[Opening MATERIAL FOR THE TASK section]

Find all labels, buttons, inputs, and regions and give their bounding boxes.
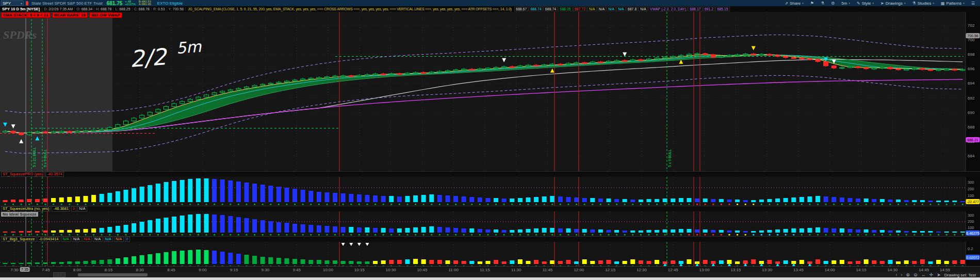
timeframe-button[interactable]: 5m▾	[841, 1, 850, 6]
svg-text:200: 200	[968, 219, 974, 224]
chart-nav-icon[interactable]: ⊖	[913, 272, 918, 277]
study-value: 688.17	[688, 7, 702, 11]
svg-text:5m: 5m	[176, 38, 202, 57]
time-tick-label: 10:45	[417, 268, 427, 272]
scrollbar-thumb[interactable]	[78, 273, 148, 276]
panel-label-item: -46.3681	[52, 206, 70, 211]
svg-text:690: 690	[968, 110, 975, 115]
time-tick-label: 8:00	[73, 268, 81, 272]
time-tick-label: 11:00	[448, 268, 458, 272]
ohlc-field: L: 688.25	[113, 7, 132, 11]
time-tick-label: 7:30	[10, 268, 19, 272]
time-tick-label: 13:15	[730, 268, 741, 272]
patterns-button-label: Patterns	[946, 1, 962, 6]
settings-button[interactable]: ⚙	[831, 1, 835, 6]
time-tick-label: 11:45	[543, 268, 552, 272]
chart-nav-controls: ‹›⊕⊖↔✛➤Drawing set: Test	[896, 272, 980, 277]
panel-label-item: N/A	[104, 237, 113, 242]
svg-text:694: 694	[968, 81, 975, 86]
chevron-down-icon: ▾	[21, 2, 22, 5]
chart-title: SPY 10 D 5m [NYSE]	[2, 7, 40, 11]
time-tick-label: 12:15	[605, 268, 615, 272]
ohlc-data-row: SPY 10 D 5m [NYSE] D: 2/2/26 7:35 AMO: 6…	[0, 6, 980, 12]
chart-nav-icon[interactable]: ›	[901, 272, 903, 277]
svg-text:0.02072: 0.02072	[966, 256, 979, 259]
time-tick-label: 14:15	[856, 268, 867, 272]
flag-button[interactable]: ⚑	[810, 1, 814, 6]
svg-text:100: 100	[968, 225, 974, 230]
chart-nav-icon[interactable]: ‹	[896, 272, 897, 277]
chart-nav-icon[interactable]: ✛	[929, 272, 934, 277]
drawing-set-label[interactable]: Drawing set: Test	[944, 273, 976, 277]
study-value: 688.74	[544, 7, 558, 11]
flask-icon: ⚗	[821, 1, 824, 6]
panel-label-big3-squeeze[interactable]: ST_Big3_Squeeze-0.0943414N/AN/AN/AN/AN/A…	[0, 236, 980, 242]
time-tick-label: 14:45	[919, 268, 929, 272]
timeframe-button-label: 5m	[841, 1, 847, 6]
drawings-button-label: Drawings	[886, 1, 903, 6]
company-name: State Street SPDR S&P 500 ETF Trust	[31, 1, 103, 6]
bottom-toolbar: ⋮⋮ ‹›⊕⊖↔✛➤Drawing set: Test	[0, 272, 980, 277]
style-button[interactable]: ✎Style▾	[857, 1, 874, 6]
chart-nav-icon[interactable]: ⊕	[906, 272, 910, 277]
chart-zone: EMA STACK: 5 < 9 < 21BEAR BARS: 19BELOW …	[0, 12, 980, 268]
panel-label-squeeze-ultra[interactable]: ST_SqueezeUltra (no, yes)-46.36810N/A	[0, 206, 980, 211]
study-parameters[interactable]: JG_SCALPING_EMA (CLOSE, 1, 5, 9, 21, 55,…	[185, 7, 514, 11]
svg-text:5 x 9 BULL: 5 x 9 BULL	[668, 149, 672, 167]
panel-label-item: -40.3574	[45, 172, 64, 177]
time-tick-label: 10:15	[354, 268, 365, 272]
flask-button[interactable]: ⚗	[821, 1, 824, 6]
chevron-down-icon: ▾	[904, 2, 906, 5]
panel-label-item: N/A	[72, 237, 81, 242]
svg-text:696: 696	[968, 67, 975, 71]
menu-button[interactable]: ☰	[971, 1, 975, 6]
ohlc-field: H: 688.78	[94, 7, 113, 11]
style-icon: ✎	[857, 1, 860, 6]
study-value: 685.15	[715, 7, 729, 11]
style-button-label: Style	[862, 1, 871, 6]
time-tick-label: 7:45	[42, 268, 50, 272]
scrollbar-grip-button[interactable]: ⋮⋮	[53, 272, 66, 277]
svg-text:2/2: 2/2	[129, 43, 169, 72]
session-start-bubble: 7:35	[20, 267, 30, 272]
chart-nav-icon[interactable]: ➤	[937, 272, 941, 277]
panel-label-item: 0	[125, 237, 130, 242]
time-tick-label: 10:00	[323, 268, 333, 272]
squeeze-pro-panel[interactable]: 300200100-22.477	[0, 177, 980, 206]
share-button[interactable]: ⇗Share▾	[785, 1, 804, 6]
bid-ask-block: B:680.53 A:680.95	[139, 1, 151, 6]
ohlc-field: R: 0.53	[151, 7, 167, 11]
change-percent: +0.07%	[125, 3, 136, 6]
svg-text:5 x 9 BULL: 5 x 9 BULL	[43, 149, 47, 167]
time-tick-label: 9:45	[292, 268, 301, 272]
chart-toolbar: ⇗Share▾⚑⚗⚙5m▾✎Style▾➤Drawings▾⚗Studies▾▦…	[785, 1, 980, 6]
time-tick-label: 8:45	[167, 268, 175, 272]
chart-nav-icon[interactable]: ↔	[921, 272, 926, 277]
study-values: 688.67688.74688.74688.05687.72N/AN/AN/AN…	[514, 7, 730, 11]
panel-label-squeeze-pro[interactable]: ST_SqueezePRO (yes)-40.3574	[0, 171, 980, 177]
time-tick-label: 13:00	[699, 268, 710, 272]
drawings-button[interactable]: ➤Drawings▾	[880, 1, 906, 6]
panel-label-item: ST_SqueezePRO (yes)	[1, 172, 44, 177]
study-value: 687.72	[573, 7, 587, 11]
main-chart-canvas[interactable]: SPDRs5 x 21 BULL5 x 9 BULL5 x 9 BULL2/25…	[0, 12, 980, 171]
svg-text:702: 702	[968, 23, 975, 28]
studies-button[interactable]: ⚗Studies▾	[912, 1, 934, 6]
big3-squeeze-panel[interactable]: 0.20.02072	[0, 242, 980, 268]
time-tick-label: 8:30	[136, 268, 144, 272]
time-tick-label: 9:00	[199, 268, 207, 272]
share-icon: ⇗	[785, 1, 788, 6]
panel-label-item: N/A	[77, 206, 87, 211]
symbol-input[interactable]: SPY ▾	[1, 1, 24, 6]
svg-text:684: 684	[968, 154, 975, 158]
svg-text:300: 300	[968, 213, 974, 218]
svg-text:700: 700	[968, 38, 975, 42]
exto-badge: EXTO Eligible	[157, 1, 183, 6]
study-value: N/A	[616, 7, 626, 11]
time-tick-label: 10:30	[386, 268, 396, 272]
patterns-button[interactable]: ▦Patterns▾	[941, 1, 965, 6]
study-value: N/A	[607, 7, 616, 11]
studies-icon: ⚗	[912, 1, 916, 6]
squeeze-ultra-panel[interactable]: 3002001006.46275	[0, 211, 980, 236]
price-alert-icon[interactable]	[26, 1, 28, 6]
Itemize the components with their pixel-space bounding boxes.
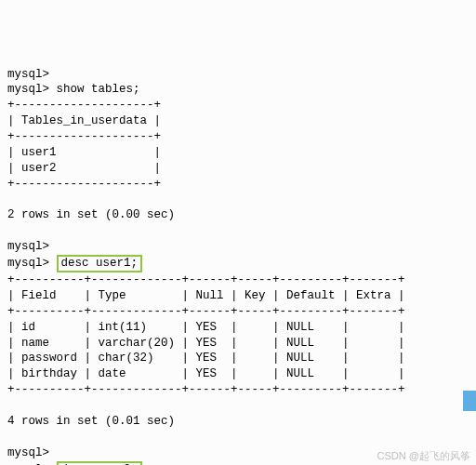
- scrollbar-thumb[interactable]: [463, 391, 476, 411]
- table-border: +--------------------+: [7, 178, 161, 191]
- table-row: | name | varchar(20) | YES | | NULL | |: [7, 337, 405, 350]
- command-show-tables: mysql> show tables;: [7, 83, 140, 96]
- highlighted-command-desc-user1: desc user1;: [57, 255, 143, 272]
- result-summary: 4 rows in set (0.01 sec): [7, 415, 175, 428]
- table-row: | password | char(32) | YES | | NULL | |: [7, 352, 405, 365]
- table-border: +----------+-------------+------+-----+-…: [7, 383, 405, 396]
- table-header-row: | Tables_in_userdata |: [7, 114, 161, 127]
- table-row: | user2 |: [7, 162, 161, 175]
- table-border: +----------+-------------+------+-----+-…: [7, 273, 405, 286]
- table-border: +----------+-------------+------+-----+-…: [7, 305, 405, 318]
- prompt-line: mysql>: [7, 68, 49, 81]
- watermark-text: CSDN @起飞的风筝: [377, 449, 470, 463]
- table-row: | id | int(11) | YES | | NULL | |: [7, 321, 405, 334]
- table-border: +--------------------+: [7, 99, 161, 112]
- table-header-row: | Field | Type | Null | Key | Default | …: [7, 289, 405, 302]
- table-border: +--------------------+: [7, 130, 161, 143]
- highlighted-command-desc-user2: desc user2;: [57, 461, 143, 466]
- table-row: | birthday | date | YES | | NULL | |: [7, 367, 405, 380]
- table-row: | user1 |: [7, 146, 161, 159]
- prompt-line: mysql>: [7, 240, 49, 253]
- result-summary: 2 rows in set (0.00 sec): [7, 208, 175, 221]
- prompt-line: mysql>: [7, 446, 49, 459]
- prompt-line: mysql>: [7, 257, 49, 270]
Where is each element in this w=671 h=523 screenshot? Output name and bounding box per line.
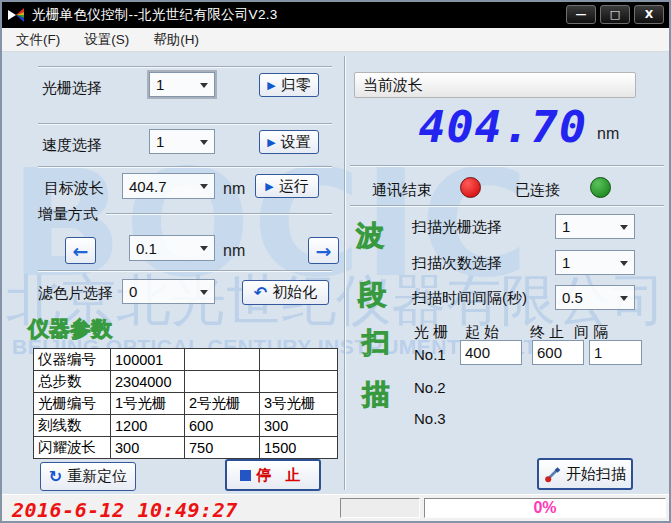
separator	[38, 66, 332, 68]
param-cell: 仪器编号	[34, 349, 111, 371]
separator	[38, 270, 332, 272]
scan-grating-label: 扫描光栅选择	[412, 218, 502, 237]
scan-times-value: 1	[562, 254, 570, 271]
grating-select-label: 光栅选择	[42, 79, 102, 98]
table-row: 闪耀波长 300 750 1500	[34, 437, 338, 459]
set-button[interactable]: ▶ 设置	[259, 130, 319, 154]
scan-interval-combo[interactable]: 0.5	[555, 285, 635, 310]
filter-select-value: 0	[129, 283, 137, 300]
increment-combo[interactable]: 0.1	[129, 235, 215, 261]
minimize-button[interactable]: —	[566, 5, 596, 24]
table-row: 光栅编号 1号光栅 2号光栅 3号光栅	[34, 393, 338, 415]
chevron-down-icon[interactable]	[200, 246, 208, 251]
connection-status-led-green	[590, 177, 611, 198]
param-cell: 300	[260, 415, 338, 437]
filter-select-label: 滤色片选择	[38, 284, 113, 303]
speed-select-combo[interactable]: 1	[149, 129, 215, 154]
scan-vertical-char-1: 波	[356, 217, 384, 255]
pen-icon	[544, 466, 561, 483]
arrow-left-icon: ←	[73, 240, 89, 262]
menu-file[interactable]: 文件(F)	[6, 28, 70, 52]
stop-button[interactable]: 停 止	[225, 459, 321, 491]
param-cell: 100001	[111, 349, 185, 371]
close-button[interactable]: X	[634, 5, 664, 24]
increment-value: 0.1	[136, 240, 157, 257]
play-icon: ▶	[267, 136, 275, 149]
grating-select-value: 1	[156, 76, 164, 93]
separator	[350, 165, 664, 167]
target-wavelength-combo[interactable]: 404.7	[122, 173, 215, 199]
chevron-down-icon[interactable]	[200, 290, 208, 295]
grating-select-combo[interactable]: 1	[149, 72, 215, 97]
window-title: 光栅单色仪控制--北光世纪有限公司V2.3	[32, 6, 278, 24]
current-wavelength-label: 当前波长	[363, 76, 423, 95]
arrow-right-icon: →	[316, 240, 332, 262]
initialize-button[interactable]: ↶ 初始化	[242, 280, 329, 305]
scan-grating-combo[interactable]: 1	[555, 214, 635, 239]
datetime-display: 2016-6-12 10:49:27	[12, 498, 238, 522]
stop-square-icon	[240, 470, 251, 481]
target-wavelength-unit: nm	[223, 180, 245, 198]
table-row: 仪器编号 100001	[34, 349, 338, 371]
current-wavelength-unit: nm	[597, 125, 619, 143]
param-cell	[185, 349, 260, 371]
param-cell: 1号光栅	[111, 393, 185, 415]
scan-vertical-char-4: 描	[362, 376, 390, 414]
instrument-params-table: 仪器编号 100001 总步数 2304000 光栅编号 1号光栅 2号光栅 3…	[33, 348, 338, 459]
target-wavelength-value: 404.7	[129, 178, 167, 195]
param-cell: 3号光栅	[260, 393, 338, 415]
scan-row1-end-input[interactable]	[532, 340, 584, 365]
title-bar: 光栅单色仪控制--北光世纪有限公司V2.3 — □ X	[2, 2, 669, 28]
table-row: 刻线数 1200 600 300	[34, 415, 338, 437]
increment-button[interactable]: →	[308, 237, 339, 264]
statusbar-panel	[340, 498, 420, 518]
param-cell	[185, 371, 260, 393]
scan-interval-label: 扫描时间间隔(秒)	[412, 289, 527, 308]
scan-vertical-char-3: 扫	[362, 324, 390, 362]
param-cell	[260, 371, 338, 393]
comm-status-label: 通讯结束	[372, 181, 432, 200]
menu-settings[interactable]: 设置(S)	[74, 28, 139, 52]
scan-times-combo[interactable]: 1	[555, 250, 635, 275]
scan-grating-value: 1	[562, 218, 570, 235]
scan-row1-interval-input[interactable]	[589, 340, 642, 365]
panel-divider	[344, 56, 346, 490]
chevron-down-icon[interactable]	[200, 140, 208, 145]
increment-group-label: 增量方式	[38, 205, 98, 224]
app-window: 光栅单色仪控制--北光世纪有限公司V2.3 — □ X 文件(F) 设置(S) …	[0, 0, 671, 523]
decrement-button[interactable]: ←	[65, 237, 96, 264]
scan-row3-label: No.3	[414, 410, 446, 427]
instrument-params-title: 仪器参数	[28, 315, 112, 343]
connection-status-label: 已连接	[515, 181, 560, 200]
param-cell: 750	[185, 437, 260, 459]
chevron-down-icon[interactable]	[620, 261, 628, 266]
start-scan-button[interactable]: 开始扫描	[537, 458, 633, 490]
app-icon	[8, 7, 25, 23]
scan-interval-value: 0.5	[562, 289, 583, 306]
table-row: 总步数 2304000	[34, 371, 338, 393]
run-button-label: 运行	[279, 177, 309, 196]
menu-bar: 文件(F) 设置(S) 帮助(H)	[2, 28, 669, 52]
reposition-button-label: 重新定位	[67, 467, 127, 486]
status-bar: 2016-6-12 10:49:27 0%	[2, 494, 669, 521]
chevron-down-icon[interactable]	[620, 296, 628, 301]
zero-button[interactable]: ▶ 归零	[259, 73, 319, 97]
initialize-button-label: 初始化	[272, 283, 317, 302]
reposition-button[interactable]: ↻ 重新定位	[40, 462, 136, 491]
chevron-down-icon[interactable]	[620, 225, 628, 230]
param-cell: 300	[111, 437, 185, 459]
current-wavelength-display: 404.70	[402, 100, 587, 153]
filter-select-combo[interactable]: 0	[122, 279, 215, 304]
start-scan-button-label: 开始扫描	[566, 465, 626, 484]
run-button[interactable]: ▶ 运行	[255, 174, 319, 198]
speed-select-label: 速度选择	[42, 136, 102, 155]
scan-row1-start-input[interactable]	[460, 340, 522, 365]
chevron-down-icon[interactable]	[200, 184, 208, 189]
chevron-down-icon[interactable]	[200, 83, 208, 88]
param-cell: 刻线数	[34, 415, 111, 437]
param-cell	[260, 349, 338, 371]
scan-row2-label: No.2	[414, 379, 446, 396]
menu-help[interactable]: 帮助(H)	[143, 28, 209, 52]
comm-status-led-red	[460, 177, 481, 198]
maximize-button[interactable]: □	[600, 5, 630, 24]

[Closing MATERIAL FOR THE TASK section]

INSTRUCTIONS FOR THE TASK: Search the listing above for lines containing "instrument", and copy them.

FINISHED TASK:
instrument-params-table: 仪器编号 100001 总步数 2304000 光栅编号 1号光栅 2号光栅 3…	[33, 348, 338, 459]
instrument-params-title: 仪器参数	[28, 315, 112, 343]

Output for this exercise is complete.